Background Prostaglandins (PGs) play pathogenic and protective roles in inflammatory diseases. The novel concept of PGs as immune modulators is being documented by several investigators. By establishing an in vitro experimental model containing human follicular dendritic cell-like cells, HK cells, we reported that HK cells produce prostaglandin E2 (PGE2) and prostaglandin I2 (PGI2) and that these PGs regulate biological functions of T and B cells. Methods To investigate the respective contribution of cyclooxygenase-1 (COX-1) and COX-2 to PGE2 and PGI2 production in HK cells, we performed siRNA technology to knock down COX enzymes and examined the effect on PG production. Results Both PGE2 and PGI2 productions were almost completely inhibited by the depletion of COX-2. In contrast, COX-1 knockdown did not significantly affect PG production induced by lipopolysaccharide (LPS). Conclusion The current results suggest that mPGES-1 and PGIS are coupled with COX-2 but not with COX-1 in human follicular dendritic cell (FDC) and may help understand the potential effects of selective COX inhibitors on the humoral immunity.

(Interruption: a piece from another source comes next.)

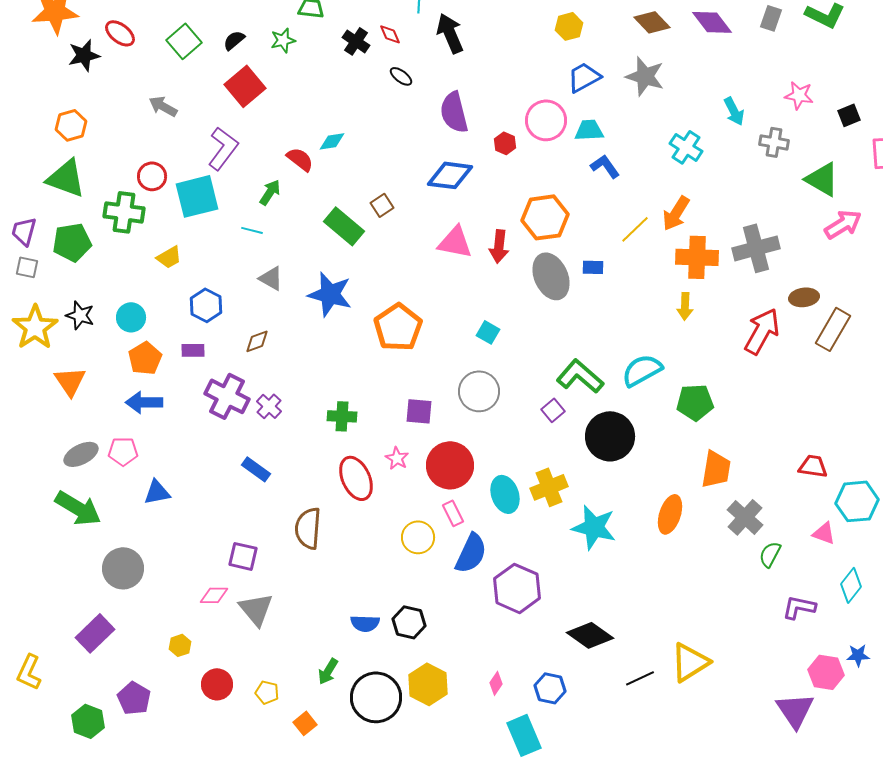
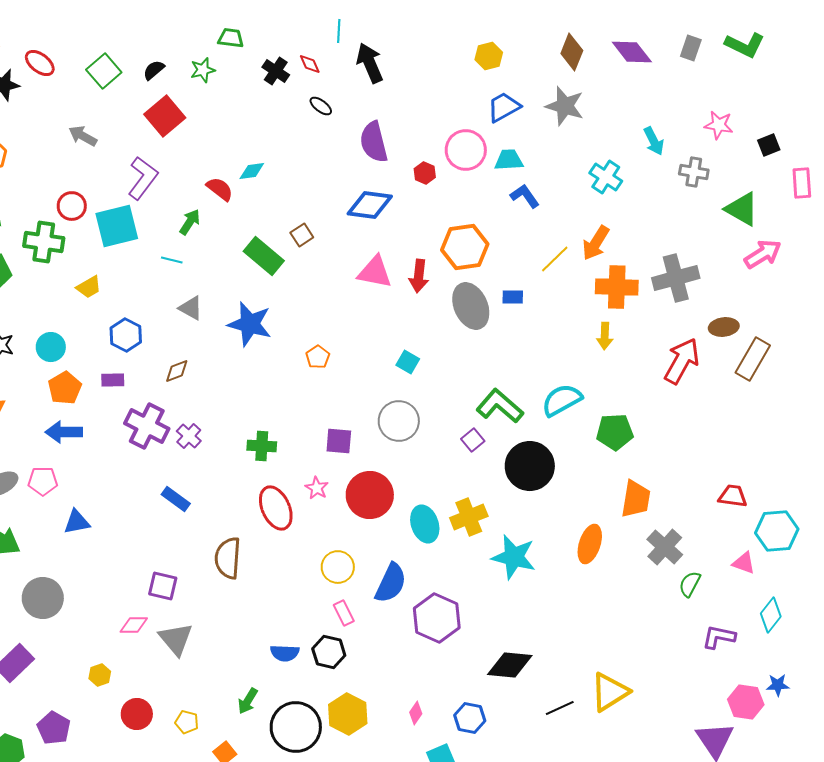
brown diamond: (652, 22) -> (572, 52), turned 66
orange pentagon: (398, 327) -> (318, 357), size x0.5
pink rectangle: (453, 513) -> (344, 613), moved
black diamond: (590, 635) -> (510, 665), turned -30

IL-4 and HDAC Inhibitors Suppress Cyclooxygenase-2 Expression in Human Follicular Dendritic Cells

Evidence for immunoregulatory roles of prostaglandins (PGs) is accumulating. Since our observation of PG production by human follicular dendritic cells (FDCs), we investigated the regulatory mechanism of PG production in FDC and attempted to understand the functions of released PGs in the responses of adjacent lymphocytes. Here, using FDC-like cells, HK cells, we analyzed protein expression alterations in cyclooxygenase-2 (COX-2) in the presence of IL-4 or histone deacetylase (HDAC) inhibitors. Both IL-4 and HDAC inhibitors suppressed COX-2 expression in dose-dependent manners. Their effect was specific to COX-2 and did not reach to COX-1 expression. Interestingly, HDAC inhibitors gave rise to an opposing effect on COX-2 expression in peripheral blood monocytes. Our results suggest that IL-4 may regulate COX-2 expression in FDCs by affecting chromatin remodeling and provide insight into the role of cellular interactions between T cells and FDC during the GC reaction. Given the growing interests in wide-spectrum HDAC inhibitors, the differential results on COX-2 expression in HK cells and monocytes raise cautions on their clinical use.